Os Estados Unidos compraram 271,8 mil toneladas de carne bovina brasileira em 2025, em negócios equivalentes a cerca de R$ 8,5 bilhões. No primeiro semestre de 2026, foram 205 mil toneladas, alta de 13% em relação ao mesmo período do ano anterior. Grande parte dos embarques é formada por cortes magros usados pela indústria americana na produção de carne moída e hambúrgueres.
A oferta americana foi afetada pela redução do rebanho, que chegou a 86,2 milhões de bovinos e bezerros no início de 2026, o menor nível em cerca de 75 anos. A escassez elevou o preço médio da carne moída para o equivalente a R$ 78,70 por quilo em julho, alta de 10% em um ano. A situação ganhou relevância política para Trump diante da pressão sobre o orçamento das famílias.

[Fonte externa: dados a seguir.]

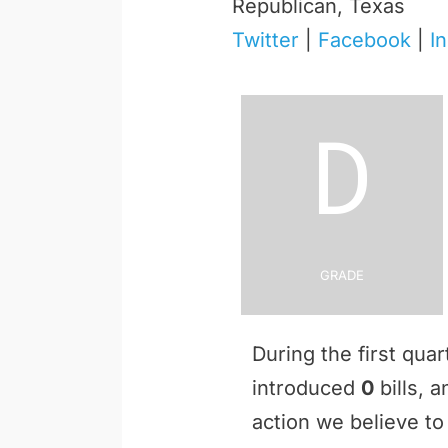
Republican, Texas
Twitter
|
Facebook
|
I
D
Grade
During the first qua
introduced
0
bills, 
action we believe to 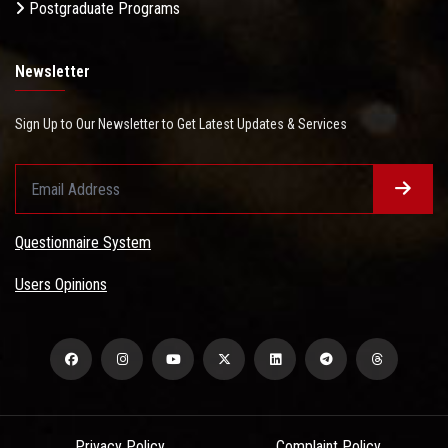
Postgraduate Programs
Newsletter
Sign Up to Our Newsletter to Get Latest Updates & Services
Questionnaire System
Users Opinions
Privacy Policy
Complaint Policy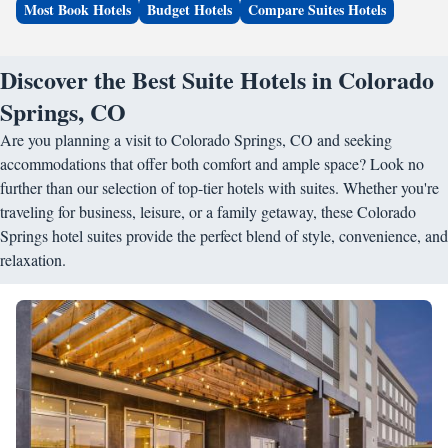
Most Book Hotels
Budget Hotels
Compare Suites Hotels
Discover the Best Suite Hotels in Colorado
Springs, CO
Are you planning a visit to Colorado Springs, CO and seeking
accommodations that offer both comfort and ample space? Look no
further than our selection of top-tier hotels with suites. Whether you're
traveling for business, leisure, or a family getaway, these Colorado
Springs hotel suites provide the perfect blend of style, convenience, and
relaxation.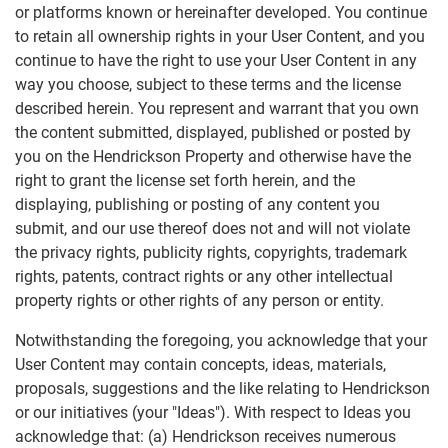
or platforms known or hereinafter developed. You continue
to retain all ownership rights in your User Content, and you
continue to have the right to use your User Content in any
way you choose, subject to these terms and the license
described herein. You represent and warrant that you own
the content submitted, displayed, published or posted by
you on the Hendrickson Property and otherwise have the
right to grant the license set forth herein, and the
displaying, publishing or posting of any content you
submit, and our use thereof does not and will not violate
the privacy rights, publicity rights, copyrights, trademark
rights, patents, contract rights or any other intellectual
property rights or other rights of any person or entity.
Notwithstanding the foregoing, you acknowledge that your
User Content may contain concepts, ideas, materials,
proposals, suggestions and the like relating to Hendrickson
or our initiatives (your "Ideas"). With respect to Ideas you
acknowledge that: (a) Hendrickson receives numerous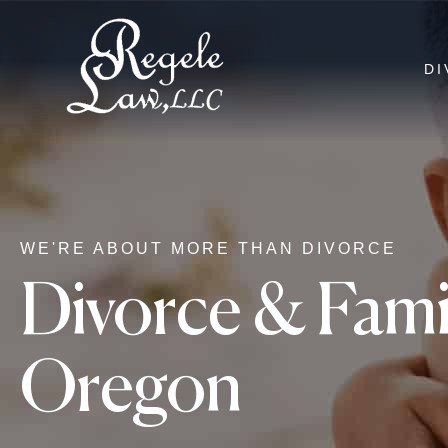
DI
WE'RE ABOUT MORE THAN DIVORCE
Divorce & Famil
Oregon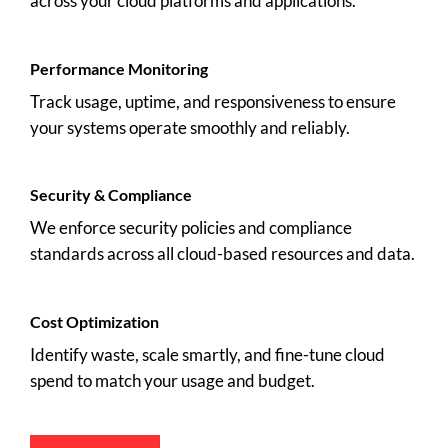
across your cloud platforms and applications.
Performance Monitoring
Track usage, uptime, and responsiveness to ensure
your systems operate smoothly and reliably.
Security & Compliance
We enforce security policies and compliance
standards across all cloud-based resources and data.
Cost Optimization
Identify waste, scale smartly, and fine-tune cloud
spend to match your usage and budget.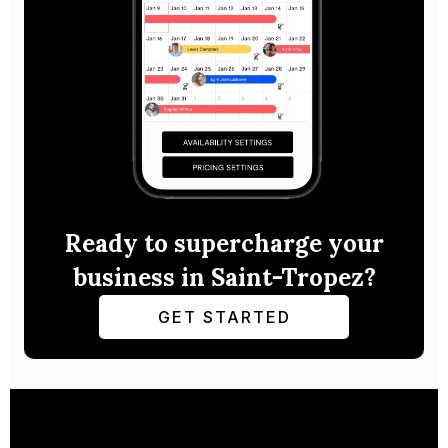
Ready to supercharge your
business in Saint-Tropez?
GET STARTED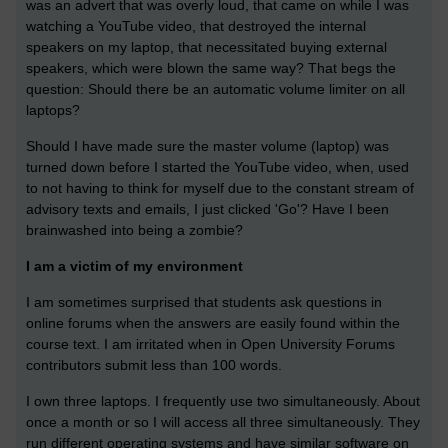
was an advert that was overly loud, that came on while I was
watching a YouTube video, that destroyed the internal
speakers on my laptop, that necessitated buying external
speakers, which were blown the same way? That begs the
question: Should there be an automatic volume limiter on all
laptops?
Should I have made sure the master volume (laptop) was
turned down before I started the YouTube video, when, used
to not having to think for myself due to the constant stream of
advisory texts and emails, I just clicked 'Go'? Have I been
brainwashed into being a zombie?
I am a victim of my environment
I am sometimes surprised that students ask questions in
online forums when the answers are easily found within the
course text. I am irritated when in Open University Forums
contributors submit less than 100 words.
I own three laptops. I frequently use two simultaneously. About
once a month or so I will access all three simultaneously. They
run different operating systems and have similar software on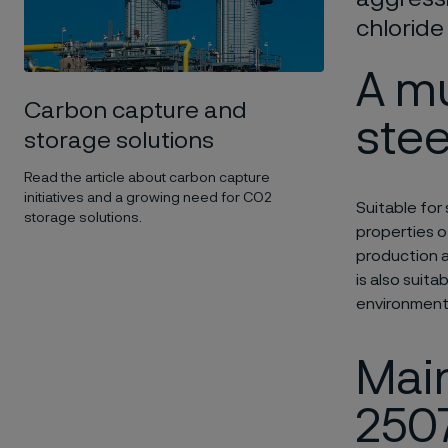
chloride
A m
Carbon capture and
stee
storage solutions
Read the article about carbon capture
initiatives and a growing need for CO2
Suitable for 
storage solutions.
properties o
production a
is also suita
environment
Main
250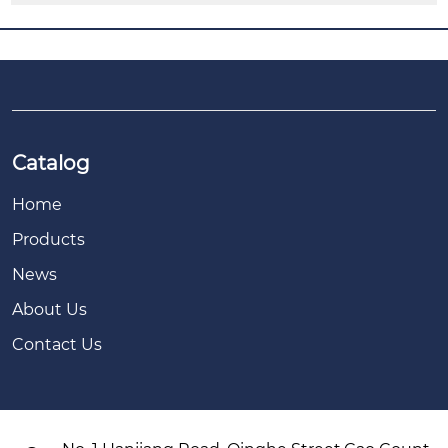
Catalog
Home
Products
News
About Us
Contact Us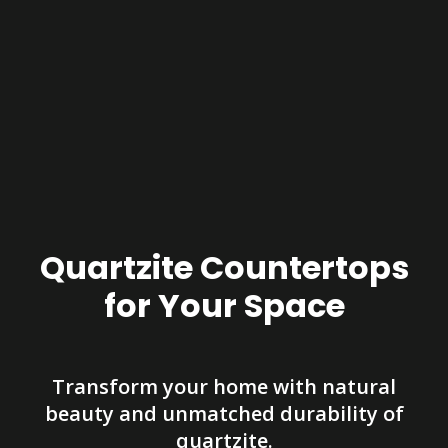
Quartzite Countertops
for Your Space
Transform your home with natural
beauty and unmatched durability of
quartzite.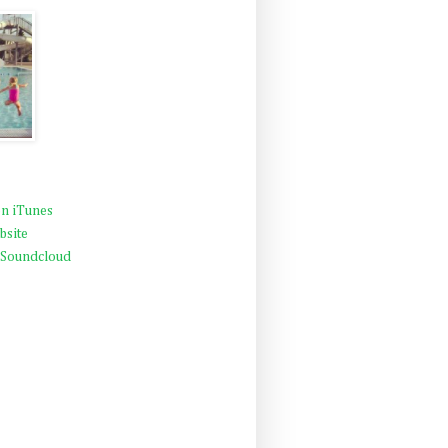
n iTunes
bsite
 Soundcloud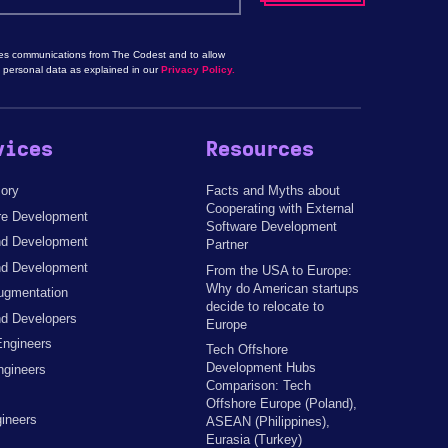
les communications from The Codest and to allow
 personal data as explained in our
Privacy Policy.
vices
Resources
sory
Facts and Myths about
Cooperating with External
re Development
Software Development
d Development
Partner
nd Development
From the USA to Europe:
Why do American startups
ugmentation
decide to relocate to
d Developers
Europe
Engineers
Tech Offshore
Development Hubs
ngineers
Comparison: Tech
Offshore Europe (Poland),
ineers
ASEAN (Philippines),
Eurasia (Turkey)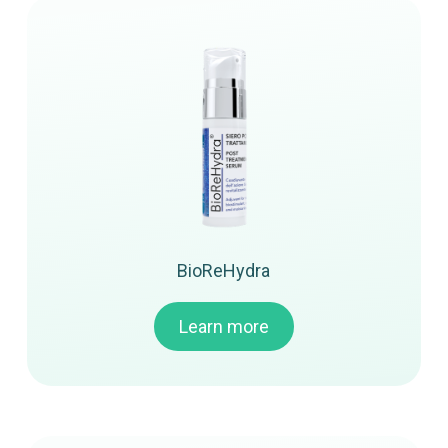
BioReHydra
Learn more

Para o Brasil, a abertura representa uma oportunidade de ampliar as exportações e aumentar a procura por cortes destinados ao processamento, mas o ganho dependerá da participação brasileira na cota, dos preços, da logística e das condições sanitárias. A regulamentação da medida deve ser assinada nas próximas duas semanas. A decisão é vista como uma resposta emergencial à inflação da carne e pode abrir espaço para novas negociações comerciais, mas não representa uma mudança definitiva na política de proteção do mercado americano.